For the stochastic volatility model the joint negative log-likelihood is
-\ell(\theta,\, g_{1:T}) = -\log f(g_1) - \sum_{t=2}^T \log f(g_t \mid g_{t-1}) - \sum_{t=1}^T \log f(y_t \mid g_t),
where g_1 \sim N(0,\, \sigma^2/(1-\phi^2)), g_t \mid g_{t-1} \sim N(\phi g_{t-1},\, \sigma^2), and y_t \mid g_t \sim N(0,\, (\beta e^{g_t/2})^2).
jnll = function(par) {
getAll(par, dat)
phi = plogis(logit_phi); REPORT(phi)
sigma = exp(log_sigma); REPORT(sigma)
beta = exp(log_beta); REPORT(beta)
jnll = 0
# stationary initial distribution: g_1 ~ N(0, sigma^2 / (1 - phi^2))
jnll = jnll - dnorm(g[1], 0, sigma / sqrt(1 - phi^2), log = TRUE)
# AR(1) state transitions: g_t | g_{t-1} ~ N(phi * g_{t-1}, sigma^2)
jnll = jnll - sum(dnorm(g[-1], phi * g[-length(g)], sigma, log = TRUE))

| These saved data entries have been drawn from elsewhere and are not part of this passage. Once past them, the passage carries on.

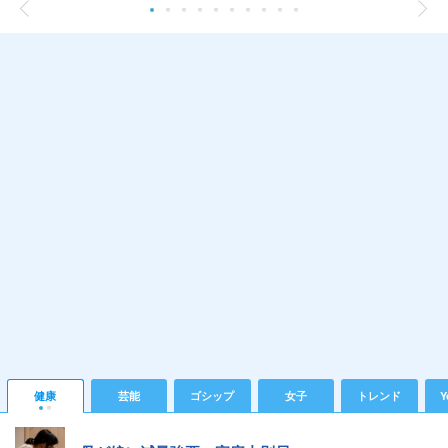
健康
芸能
ゴシップ
女子
トレンド
Y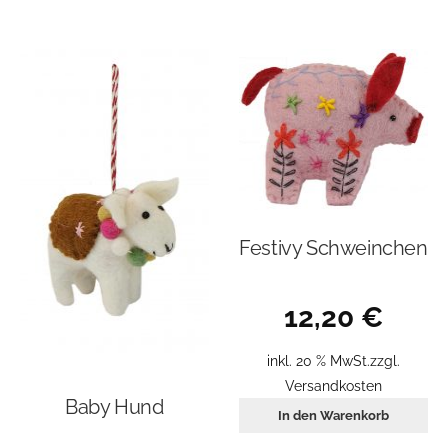
Festivy Schweinchen
12,20
€
inkl. 20 % MwSt.
zzgl.
Versandkosten
Baby Hund
In den Warenkorb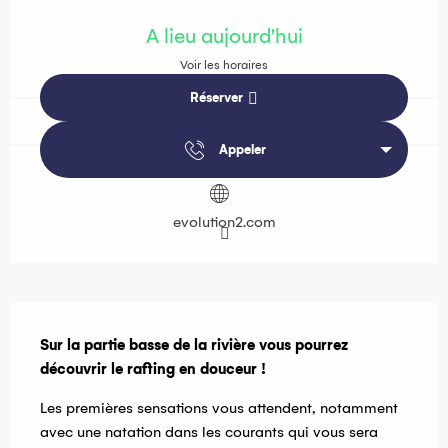
Ouverture et coordonnées
A lieu aujourd'hui
Voir les horaires
Réserver
Appeler
evolution2.com
Description
Sur la partie basse de la rivière vous pourrez 
découvrir le rafting en douceur !
Les premières sensations vous attendent, notamment 
avec une natation dans les courants qui vous sera 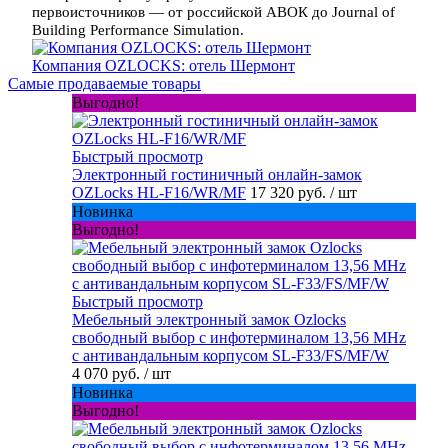
первоисточников — от российской АВОК до Journal of
Building Performance Simulation.
Компания OZLOCKS: отель Шермонт
Самые продаваемые товары
Выгодно!
Быстрый просмотр
Электронный гостиничный онлайн-замок
OZLocks HL-F16/WR/MF
17 320 руб.
/ шт
Новинка
Выгодно!
Быстрый просмотр
Мебельный электронный замок Ozlocks
свободный выбор с инфотерминалом 13,56 MHz
с антивандальным корпусом SL-F33/FS/MF/W
4 070 руб.
/ шт
Новинка
Выгодно!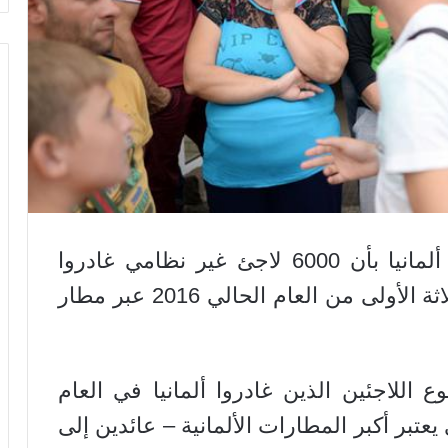
أفادت بيانات الشرطة الاتحادية في ألمانيا بأن 6000 لاجئ غير نظامي غادروا
ألمانيا بشكل طوعي خلال الأشهر الثلاثة الأولى من العام الحالي 2016 عبر مطار
اللاجئين الذين غادروا ألمانيا في العام
– الذي يعتبر أكبر المطارات الألمانية – عائدين إلى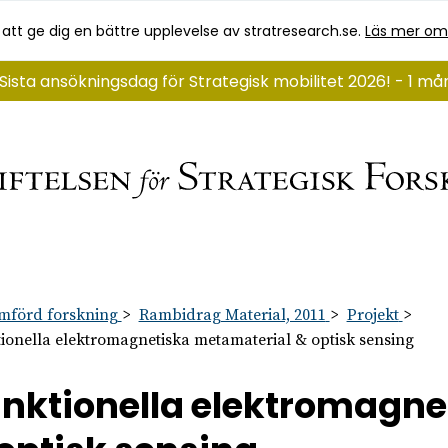
 att ge dig en bättre upplevelse av stratresearch.se.
Läs mer om
Sista ansökningsdag för Strategisk mobilitet 2026! - 1 m
mförd forskning
Rambidrag Material, 2011
Projekt
ionella elektromagnetiska metamaterial & optisk sensing
nktionella elektromagne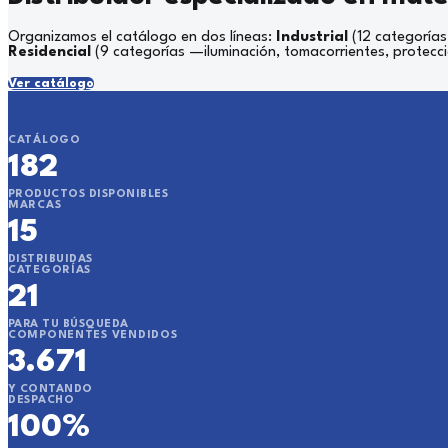
Organizamos el catálogo en dos líneas:
Industrial
(12 categorías
Residencial
(9 categorías —iluminación, tomacorrientes, protecc
Ver catálogo
CATÁLOGO
182
PRODUCTOS DISPONIBLES
MARCAS
15
DISTRIBUIDAS
CATEGORÍAS
21
PARA TU BÚSQUEDA
COMPONENTES VENDIDOS
3.671
Y CONTANDO
DESPACHO
100%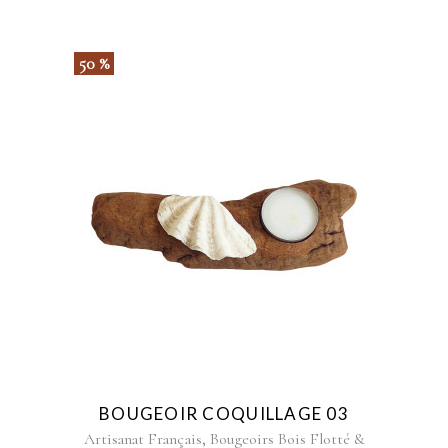
50 %
BOUGEOIR COQUILLAGE 03
,
Artisanat Français
Bougeoirs Bois Flotté &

# observations: y_t | g_t ~ N(0, (beta * exp(g_t / 2))^2)
jnll = jnll - sum(dnorm(y, 0, beta * exp(g / 2), log = TRUE))
jnll
}The state sequence g is included in the parameter list
and declared as random — MakeADFun()
marginalises over it internally.
dat = list(y = y)
par_lap = list(
logit_phi = qlogis(0.95),
log_sigma = log(0.3),
log_beta = log(1),
g = rep(0, n) # random effects initialised at zero
)
obj_lap = MakeADFun(jnll, par_lap, random = "g", silent = TRUE)
system.time(
opt_lap <- nlminb(obj_lap$par, obj_lap$fn, obj_lap$gr)
)
#> user system elapsed
#> 0.196 0.002 0.198
mod_lap = report(obj_lap)
mod_lap$phi # true: 0.95
#> [1] 0.9525517
mod_lap$sigma # true: 0.5
#> [1] 0.4348222
mod_lap$beta # true: 2
#> [1] 2.182106The Laplace approach is typically faster because it avoids the expensive m \times m matrix operations of the discretisation: for a Markov state process the Hessian of the random-effect log-posterior is tridiagonal, so each Laplace step costs O(T) rather than O(m^2 T).
Comparing the two sets of estimates, \hat{\phi} and \hat{\sigma} differ slightly between the two approaches — only at the third decimal place here, and with a single dataset we cannot distinguish approximation error from ordinary sampling variation. In general, however, the Laplace approximation is not exact: it is only exact when the random-effect posterior is truly Gaussian given the fixed parameters, which is never strictly the case because \phi and \sigma enter the likelihood in a nonlinear way. Systematic discrepancies can grow substantially for non-Gaussian state processes such as Markov-switching autoregressive models, or for strongly non-Gaussian conditional distributions such as Bernoulli observations, where the posterior over g is multimodal or strongly skewed.
The discretisation approach makes no such assumption: increasing
m reduces the quadrature error at the cost of computation
time, giving full control over the approximation quality.